In some ways, Woods says that this marks a return to Winter Hill’s roots. Lifelong residents will remember the kind of thoroughfare that Broadway once was, lined with shops and restaurants, with the Broadway Theater just down the road in East Somerville.
The challenge, of course, as any neighborhood morphs from a residential district to a drinking and dining destination, is in keeping the neighborhood’s integrity intact—and in keeping rents affordable for the people who currently live there. How do we encourage development without contributing to skyrocketing rents?
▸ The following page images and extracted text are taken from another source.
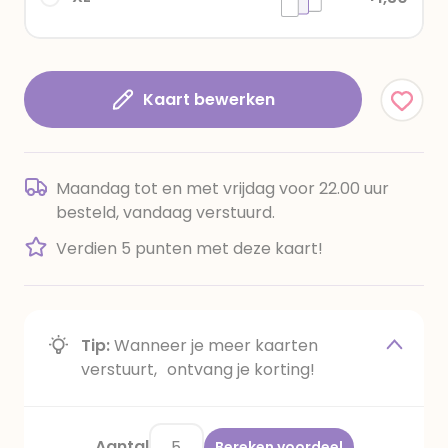
Kaart bewerken
Maandag tot en met vrijdag voor 22.00 uur
besteld, vandaag verstuurd.
Verdien 5 punten met deze kaart!
Tip:
Wanneer je meer kaarten
verstuurt, ontvang je korting!
Aantal
Bereken voordeel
Can we make this a nicer place for the people who are already here without pushing those same people out?
Finding a way to strike that balance is “the thesis of about a third of all graduate students across the U.S.,” says Woods. It’s something that’s at the front of her mind and the minds of her coworkers at City Hall, and she says that, honestly, they don’t have a simple answer.
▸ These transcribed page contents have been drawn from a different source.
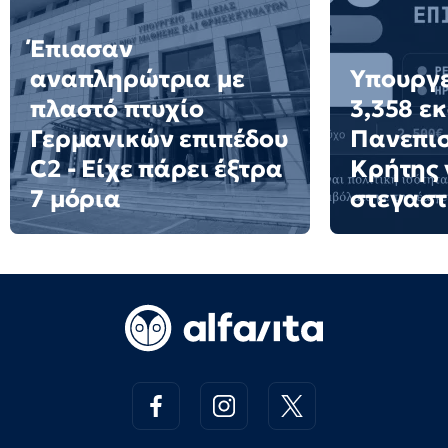
Έπιασαν
αναπληρώτρια με
Υπουργε
πλαστό πτυχίο
3,358 ε
Γερμανικών επιπέδου
Πανεπι
C2 - Είχε πάρει έξτρα
Κρήτης 
7 μόρια
στεγαστ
What they do know is that they want to keep citizens as involved in the process as possible. Better Block’s Monica Diodati says that her organization tries to get residents and people from the private sector talking, to show people that it’s not as hard as they think to make improvements on their own. Which is why, on February 18, about 30 people got together at the Winter Hill Community School for a follow-up discussion about the Better Block Festival. “We really hadn’t planned on doing this kind of meeting,” says Max MacCarthy, who works in the Economic Development Department at City Hall. But, he says, residents wanted a way to stay involved moving forward. At the meeting, attendees discussed the report Better Block compiled after the festival and tried to set up local, community-based leadership that will guide Winter Hill’s future. There was talk of establishing a neighborhood institution that could set small-scale priorities, whether that means planning events, encouraging advocacy or something else entirely. Winter Hill has its longstanding institutions, but there’s no cohesive organization— formal or informal—for guiding the neighborhood’s future like East Somerville Main Streets and Union Square Main Streets do in their respective communities.
The guys behind Winter Hill Brewing are here to help in whatever way they can. Rowe and business partners Bert Holdredge and David Bailey are still putting the finishing touches on their space—on the late February afternoon when we met, Bailey was building the bar—but they have lots of thoughts about using their brewery in offbeat ways once it’s ready. Rowe says they’d consider scheduling farmers markets during the summer, or maybe holding bicycle races out front. They’re envisioning a future where Winter Hill is a destination, a place where people from Somerville and beyond can converge and connect.
“Somerville is small as it is,” says Holdredge, glancing up from his work on the bar. “We’re just trying to make it smaller.”